Straordinariamente si sono riaffacciate sensazioni, situazioni, persone, ansie,
speranze, gioie, dolori, difficoltà del passato ed era come se le rivivessi.
Confesso di
essermi sforzato di raccontare quelle vicende con onestà intellettuale, ma
quello che ho scritto è il mio punto di vista intrecciato con fatti,
situazioni, persone che sono transitati nella mia vita. Dopo tutto “la memoria è una cosa complicata: è
imparentata con la verità, ma non è la sua gemella” (B. Kingsolver).
100 post non
esauriscono la mia vita, né contengono tutte le sue sfumature e increspature.

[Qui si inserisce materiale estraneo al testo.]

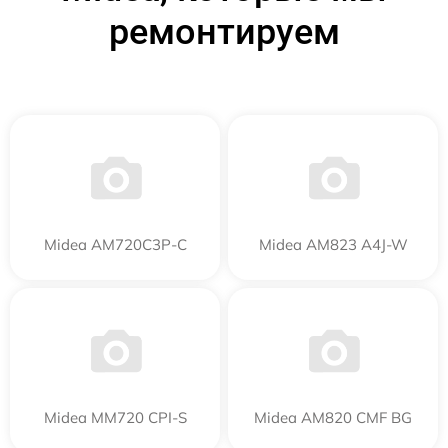
ремонтируем
Midea AM720C3P-C
Midea AM823 A4J-W
Midea MM720 CPI-S
Midea AM820 CMF BG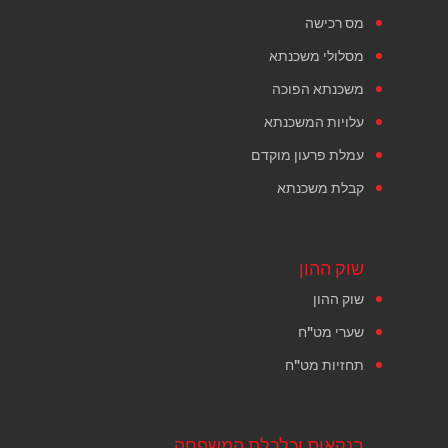
מס רכישה
מסלולי משכנתא
משכנתא הפוכה
עלויות המשכנתא
עמלת פרעון מוקדם
קבלת משכנתא
שוק ההון
שוק ההון
שערי מט"ח
תחזיות מט"ח
בנקאות וכלכלת המשפחה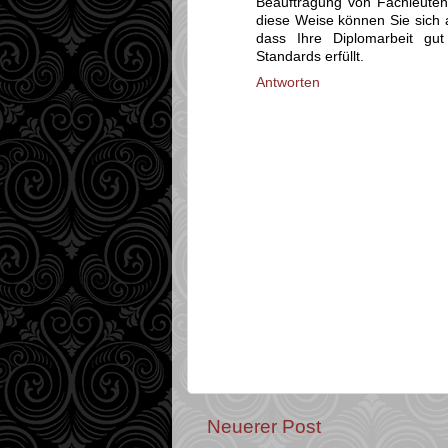
Beauftragung von Fachleute
diese Weise können Sie sich a
dass Ihre Diplomarbeit gut
Standards erfüllt.
Antworten
Neuerer Post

Una parte li ho scritti di getto, un’altra dopo attenta meditazione. Alcuni
sono stati brevissimi, altri molto lunghi. Ce n’è per tutti i gusti. La
sproporzione tra il numero di post dedicati al mio impegno in Provincia (dal 34
al 96) e tutto il resto, è dovuta al fatto che li ho utilizzati anche per
raccontare un pezzo di quello straordinario
periodo nel quale mettemmo in campo strategie di sviluppo, progetti
originali, ingenti risorse, realizzando tante opere. Sembrerà strano, ma – come
dico nel post 92 – la Provincia è entrata dentro di me “perché ho notato le sue straordinarie potenzialità e le ho consegnato
tutto il mio tempo” sottraendolo alla famiglia.
Se c’è una
cosa che ho notato, è che sono stato quasi sempre chiamato ad impegnarmi in situazioni di emergenza, ecclesiale,
sociale, politica, amministrativa. Una specie di testa di cuoio. Come pure, ho
intravisto far capolino la Lumachella de
la vanagloria di Trilussa – quella “ch’era
strisciata sopra un obelisco”, e che “guardò
la bava e disse: Già capisco che lascerò un’impronta ne la Storia” – e ho
illuso me stesso al punto da immaginarmi decisivo, importante, solenne in tante
cose dette e fatte. Me ne scuso. Spero si possa intravedere anche la
riconoscenza che nutro verso tutte le persone che ho incontrato, da molte delle
quali ho ricevuto affetto, simpatia, esperienza, competenza, rimproveri, punti
di vista diversi per vedere e giudicare le cose. Le persone sono come le
vetrate, dice Elisabeth Kübler-Ross: alcune hanno brillato solo con il sole,
altre hanno rivelato la loro bellezza anche nell’oscurità, perché avevano la
luce dentro. Quest’ultime le ho impresse nel cuore.
Naturalmente
la vita è molto di più di quanto si possa immaginare o scrivere; è un mistero,
quindi non riducibile a definizioni. Però, se dovessi definirla con un
aggettivo, userei “sorprendente”. Mi
ha sempre preso in contropiede, conducendomi là dove non immaginavo di andare o
dove non volevo proprio recarmi.
La sorpresa
più grande e quella più bella si sono unite allo stupore: la prima è stata l’incontro con Gesù, la seconda sono
stati Rossella, Giovanni, Lucia e Samuele.
Dopo quanto
detto il titolo più adatto per questa raccolta di post sarebbe “La vita che
sorprende”. E infatti la prima ipotesi è stata quella. Poi ha preso il
sopravvento il desiderio di essere un po’ ironici con se stessi e la propria
vita: ecco allora che è nato “Il ‘bianco’ di Pitigliano”.
Titolo che
non si riferisce al buon vino dei nostri colli, ma alla mia caratteristica
somatica, i capelli, brizzolati sin da giovane, poi sempre più bianchi, come
pure alla mia identità territoriale: mi sento cittadino del mondo e, nello
stesso tempo, radicato nello scoglio di Pitigliano, che continua ad
affascinarmi per la struggente bellezza del suo panorama. Del buon vino mi piacerebbe
sprigionare i profumi floreale e fruttato che a me piacciono molto.